Figure b. Partial Cut-over
As production traffic was entirely routed to the new infrastructure and confidence was established in the stability of the new system the original kOps clusters could be decommissioned, and the migration completed.
Figure c. Full Cut-over
Lessons learned
The following takeaways can be learned from this migration experience:
- Adequately plan for heterogeneous worker node instance types. VMware started with a memory-optimized HAQM EC2 instance family for their cluster node-group, but as the number of workloads run on HAQM EKS diversified, along with their compute requirements, it became clear that needed to offer other instance types. This led to dedicated node-groups for specific workload profiles (e.g., for compute heavy workloads). This has led VMware to investigate Karpenter, an open-source, flexible, high-performance Kubernetes cluster autoscaler built by AWS. It helps improve application availability and cluster efficiency by rapidly launching right-sized compute resources in response to changing application load.
- Design VPCs to match the requirements of HAQM EKS networking. The initial VPC architecture implemented by VMware was adequate to allow the number of workloads on the cluster to grow, but over time the number of available IPs became constrained. This was resolved by monitoring the available IPs and configuring the VPC CNI with some optimizations for their architecture. You can review the recommendations for sizing VPCs for HAQM EKS in the best practices guide.

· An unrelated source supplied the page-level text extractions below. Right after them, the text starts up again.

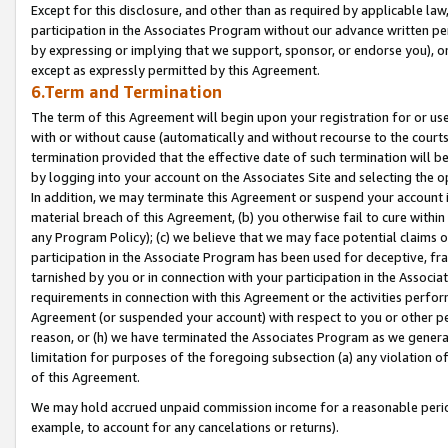
Except for this disclosure, and other than as required by applicable la
participation in the Associates Program without our advance written per
by expressing or implying that we support, sponsor, or endorse you), or
except as expressly permitted by this Agreement.
6.Term and Termination
The term of this Agreement will begin upon your registration for or use
with or without cause (automatically and without recourse to the courts,
termination provided that the effective date of such termination will b
by logging into your account on the Associates Site and selecting the o
In addition, we may terminate this Agreement or suspend your account i
material breach of this Agreement, (b) you otherwise fail to cure withi
any Program Policy); (c) we believe that we may face potential claims or
participation in the Associate Program has been used for deceptive, frau
tarnished by you or in connection with your participation in the Associ
requirements in connection with this Agreement or the activities perfo
Agreement (or suspended your account) with respect to you or other per
reason, or (h) we have terminated the Associates Program as we general
limitation for purposes of the foregoing subsection (a) any violation o
of this Agreement.
We may hold accrued unpaid commission income for a reasonable period 
example, to account for any cancelations or returns).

- As HAQM EKS clusters grow, optimizations will likely have to be made to core Kubernetes and third-party components. For example VMware had to optimize the configuration of Cluster Autoscaler for performance and scalability as the number of nodes grew. Similarly it was necessary to leverage NodeLocal DNS to reduce the pressure on CoreDNS as the number of workloads and pods increased.
- Using automation and infrastructure-as-code is recommended, especially as HAQM EKS cluster configuration becomes more complex. VMware took the approach of provisioning the HAQM EKS clusters and related infrastructure using Terraform, and ensured that HAQM EKS upgrade procedures were considered.
Conclusion
In this post, we walked you through how VMware Tanzu CloudHealth (formerly CloudHealth), migrated their container workloads from self-managed Kubernetes clusters running on kOps to AWS managed HAQM EKS with the eventual goal of making cluster deployments fully automated with a one-click solution, scalable, secure solution that reduced the overall operational time spend to manage these clusters. We walked you through important technical pre-requisites to be considered for migration to HAQM EKS, some challenges that were encountered either during or after migration, and lessons learned. We encourage to evaluate HAQM EKS for migrating workloads from kOps to a managed offering.